> WHAT THE TASK REQUIRES: Print the data below verbatim, minus images.
Start of TASK MATERIAL
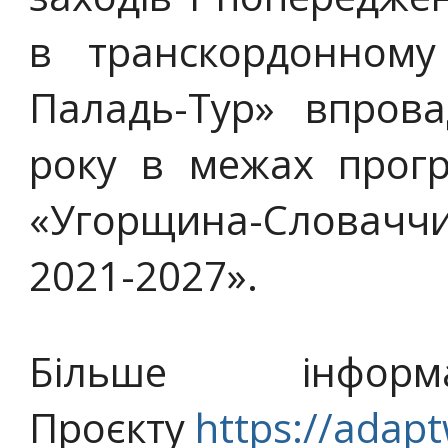
в транскордонному
Паладь-Тур» впрова
року в межах прогр
«Угорщина-Словаччи
2021-2027».
Більше інфор
Проєкту
https://adapt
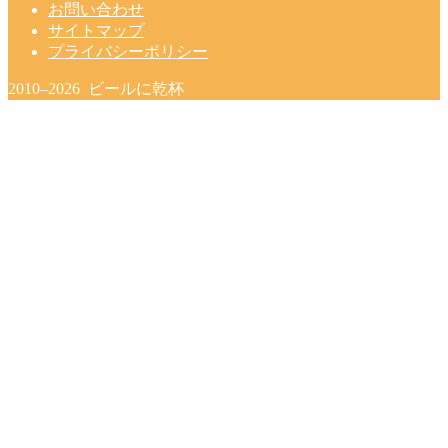
お問い合わせ
サイトマップ
プライバシーポリシー
2010–2026 ビールに乾杯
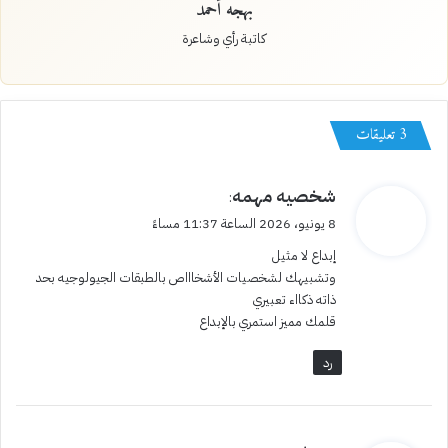
بهجه أحمد
كاتبة رأي وشاعرة
‫3 تعليقات
ي
شخصيه مهمه
:
ق
8 يونيو، 2026 الساعة 11:37 مساءً
و
إبداع لا مثيل
ل
وتشبيهك لشخصيات الأشخاااص بالطبقات الجيولوجيه بحد
ذاته ذكااء تعبيري
قلمك مميز استمري بالإبداع
رد
ي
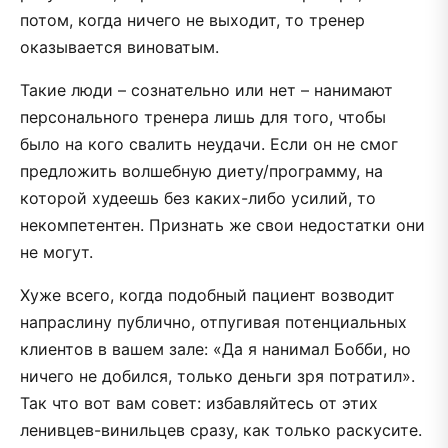
потом, когда ничего не выходит, то тренер
оказывается виноватым.
Такие люди – сознательно или нет – нанимают
персонального тренера лишь для того, чтобы
было на кого свалить неудачи. Если он не смог
предложить волшебную диету/программу, на
которой худеешь без каких-либо усилий, то
некомпетентен. Признать же свои недостатки они
не могут.
Хуже всего, когда подобный пациент возводит
напраслину публично, отпугивая потенциальных
клиентов в вашем зале: «Да я нанимал Бобби, но
ничего не добился, только деньги зря потратил».
Так что вот вам совет: избавляйтесь от этих
ленивцев-винильцев сразу, как только раскусите.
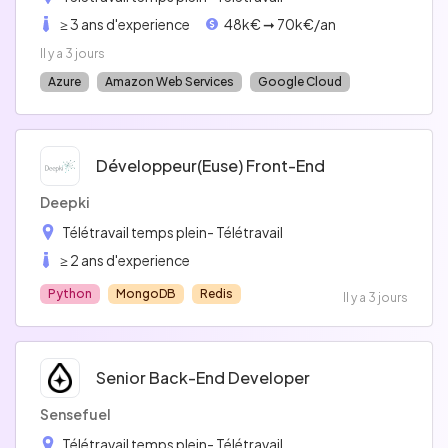
≥ 3 ans d'experience
48k€ ➞ 70k€/an
Il y a 3 jours
Azure
Amazon Web Services
Google Cloud
Développeur(euse) Front-End
Deepki
Télétravail temps plein
- Télétravail
≥ 2 ans d'experience
Python
MongoDB
Redis
Il y a 3 jours
Senior Back-End Developer
Sensefuel
Télétravail temps plein
- Télétravail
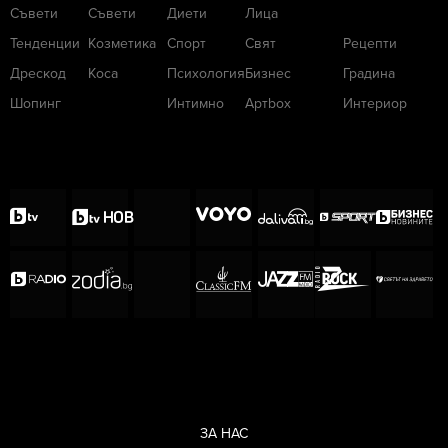
Съвети
Съвети
Диети
Лица
Тенденции
Козметика
Спорт
Свят
Рецепти
Дрескод
Коса
Психология
Бизнес
Градина
Шопинг
Интимно
Артbox
Интериор
ЗА НАС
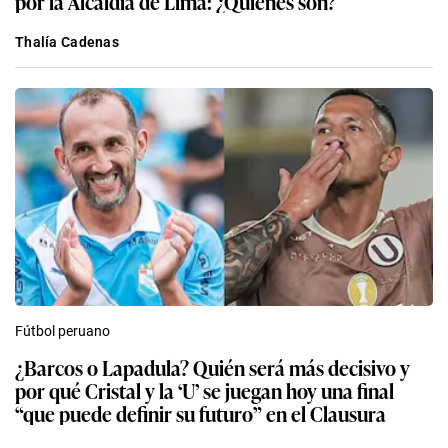
por la Alcaldía de Lima: ¿Quiénes son?
Thalía Cadenas
Fútbol peruano
¿Barcos o Lapadula? Quién será más decisivo y
por qué Cristal y la ‘U’ se juegan hoy una final
“que puede definir su futuro” en el Clausura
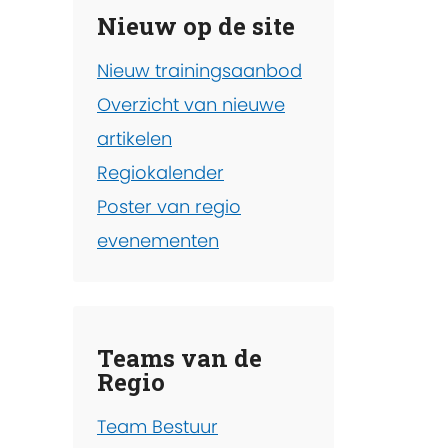
Nieuw op de site
Nieuw trainingsaanbod
Overzicht van nieuwe
artikelen
Regiokalender
Poster van regio
evenementen
Teams van de
Regio
Team Bestuur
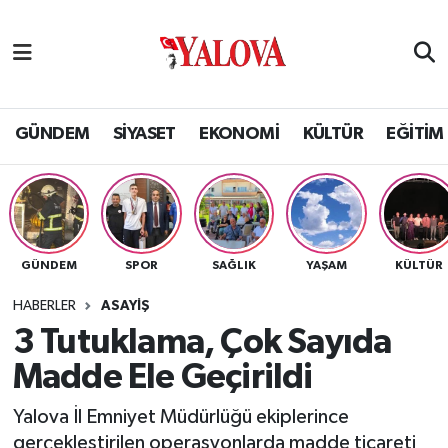
GÜNDEM
Yalova Nöbetçi Eczaneler
SİYASET
Yalova Hava Durumu
GÜNDEM
SİYASET
EKONOMİ
KÜLTÜR
EĞİTİM
EKONOMİ
Yalova Namaz Vakitleri
KÜLTÜR
Yalova Trafik Yoğunluk Haritası
GÜNDEM
SPOR
SAĞLIK
YAŞAM
KÜLTÜR
EĞİTİM
Puan Durumu ve Fikstür
HABERLER
ASAYİŞ
BİLİM VE TEKNOLOJİ
Tüm Manşetler
3 Tutuklama, Çok Sayıda
Madde Ele Geçirildi
ASAYİŞ
Son Dakika Haberleri
Yalova İl Emniyet Müdürlüğü ekiplerince
SAĞLIK
Haber Arşivi
gerçekleştirilen operasyonlarda madde ticareti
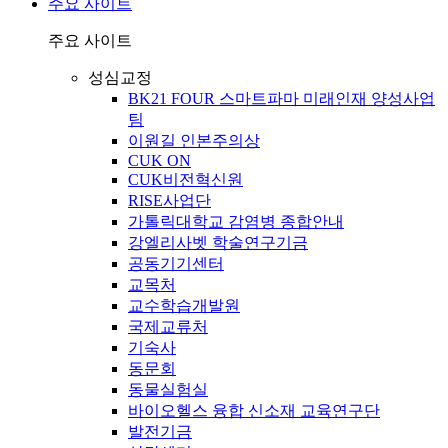
주요 사이트
주요 사이트
성심교정
BK21 FOUR 스마트파마 미래인재 양성사업
팀
이원길 인본주의상
CUK ON
CUK비전혁신원
RISE사업단
가톨릭대학교 감염병 종합안내
강엘리사벳 학술연구기금
공동기기센터
교목처
교수학습개발원
국제교류처
기숙사
동문회
동물실험실
바이오헬스 융합 신소재 교육연구단
발전기금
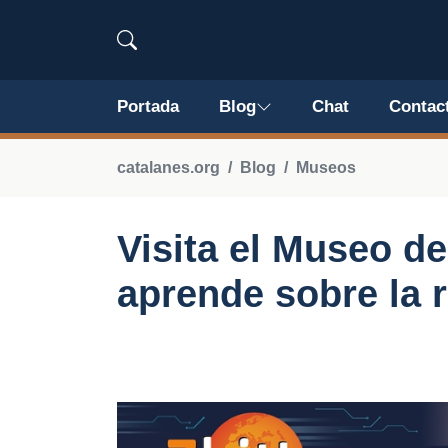
Portada
Blog
Chat
Contac
catalanes.org
Blog
Museos
Visita el Museo de
aprende sobre la r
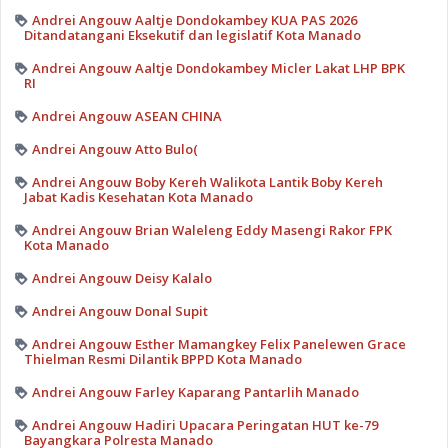
Andrei Angouw Aaltje Dondokambey KUA PAS 2026
Ditandatangani Eksekutif dan legislatif Kota Manado
Andrei Angouw Aaltje Dondokambey Micler Lakat LHP BPK
RI
Andrei Angouw ASEAN CHINA
Andrei Angouw Atto Bulo(
Andrei Angouw Boby Kereh Walikota Lantik Boby Kereh
Jabat Kadis Kesehatan Kota Manado
Andrei Angouw Brian Waleleng Eddy Masengi Rakor FPK
Kota Manado
Andrei Angouw Deisy Kalalo
Andrei Angouw Donal Supit
Andrei Angouw Esther Mamangkey Felix Panelewen Grace
Thielman Resmi Dilantik BPPD Kota Manado
Andrei Angouw Farley Kaparang Pantarlih Manado
Andrei Angouw Hadiri Upacara Peringatan HUT ke-79
Bayangkara Polresta Manado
End of TASK MATERIAL
> SOLUTION FOR THIS EXERCISE:
в транскордонному
Паладь-Тур» впрова
року в межах прогр
«Угорщина-Словаччи
2021-2027».
Більше інфор
Проєкту
https://adapt
お問い合わせ
サイトマップ
プライバシーポリシー
2010–2026 ビールに乾杯
بهجه أحمد
كاتبة رأي وشاعرة
‫3 تعليقات
ي
شخصيه مهمه
:
ق
8 يونيو، 2026 الساعة 11:37 مساءً
و
إبداع لا مثيل
ل
وتشبيهك لشخصيات الأشخاااص بالطبقات الجيولوجيه بحد
ذاته ذكااء تعبيري
قلمك مميز استمري بالإبداع
رد
ي
потом, когда ничего не выходит, то тренер
оказывается виноватым.
Такие люди – сознательно или нет – нанимают
персонального тренера лишь для того, чтобы
было на кого свалить неудачи. Если он не смог
предложить волшебную диету/программу, на
которой худеешь без каких-либо усилий, то
некомпетентен. Признать же свои недостатки они
не могут.
Хуже всего, когда подобный пациент возводит
напраслину публично, отпугивая потенциальных
клиентов в вашем зале: «Да я нанимал Бобби, но
ничего не добился, только деньги зря потратил».
Так что вот вам совет: избавляйтесь от этих
ленивцев-винильцев сразу, как только раскусите.
≥ 3 ans d'experience
48k€ ➞ 70k€/an
Il y a 3 jours
Azure
Amazon Web Services
Google Cloud
Développeur(euse) Front-End
Deepki
Télétravail temps plein
- Télétravail
≥ 2 ans d'experience
Python
MongoDB
Redis
Il y a 3 jours
Senior Back-End Developer
Sensefuel
Télétravail temps plein
- Télétravail
Съвети
Съвети
Диети
Лица
Тенденции
Козметика
Спорт
Свят
Рецепти
Дрескод
Коса
Психология
Бизнес
Градина
Шопинг
Интимно
Артbox
Интериор
ЗА НАС
por la Alcaldía de Lima: ¿Quiénes son?
Thalía Cadenas
Fútbol peruano
¿Barcos o Lapadula? Quién será más decisivo y
por qué Cristal y la ‘U’ se juegan hoy una final
“que puede definir su futuro” en el Clausura
Nieuw op de site
Nieuw trainingsaanbod
Overzicht van nieuwe
artikelen
Regiokalender
Poster van regio
evenementen
Teams van de
Regio
Team Bestuur
GÜNDEM
Yalova Nöbetçi Eczaneler
SİYASET
Yalova Hava Durumu
GÜNDEM
SİYASET
EKONOMİ
KÜLTÜR
EĞİTİM
EKONOMİ
Yalova Namaz Vakitleri
KÜLTÜR
Yalova Trafik Yoğunluk Haritası
GÜNDEM
SPOR
SAĞLIK
YAŞAM
KÜLTÜR
EĞİTİM
Puan Durumu ve Fikstür
HABERLER
ASAYİŞ
BİLİM VE TEKNOLOJİ
Tüm Manşetler
3 Tutuklama, Çok Sayıda
Madde Ele Geçirildi
ASAYİŞ
Son Dakika Haberleri
Yalova İl Emniyet Müdürlüğü ekiplerince
SAĞLIK
Haber Arşivi
gerçekleştirilen operasyonlarda madde ticareti
주요 사이트
주요 사이트
성심교정
BK21 FOUR 스마트파마 미래인재 양성사업
팀
이원길 인본주의상
CUK ON
CUK비전혁신원
RISE사업단
가톨릭대학교 감염병 종합안내
강엘리사벳 학술연구기금
공동기기센터
교목처
교수학습개발원
국제교류처
기숙사
동문회
동물실험실
바이오헬스 융합 신소재 교육연구단
발전기금
Portada
Blog
Chat
Contac
catalanes.org
Blog
Museos
Visita el Museo de
aprende sobre la r
Andrei Angouw Aaltje Dondokambey KUA PAS 2026
Ditandatangani Eksekutif dan legislatif Kota Manado
Andrei Angouw Aaltje Dondokambey Micler Lakat LHP BPK
RI
Andrei Angouw ASEAN CHINA
Andrei Angouw Atto Bulo(
Andrei Angouw Boby Kereh Walikota Lantik Boby Kereh
Jabat Kadis Kesehatan Kota Manado
Andrei Angouw Brian Waleleng Eddy Masengi Rakor FPK
Kota Manado
Andrei Angouw Deisy Kalalo
Andrei Angouw Donal Supit
Andrei Angouw Esther Mamangkey Felix Panelewen Grace
Thielman Resmi Dilantik BPPD Kota Manado
Andrei Angouw Farley Kaparang Pantarlih Manado
Andrei Angouw Hadiri Upacara Peringatan HUT ke-79
Bayangkara Polresta Manado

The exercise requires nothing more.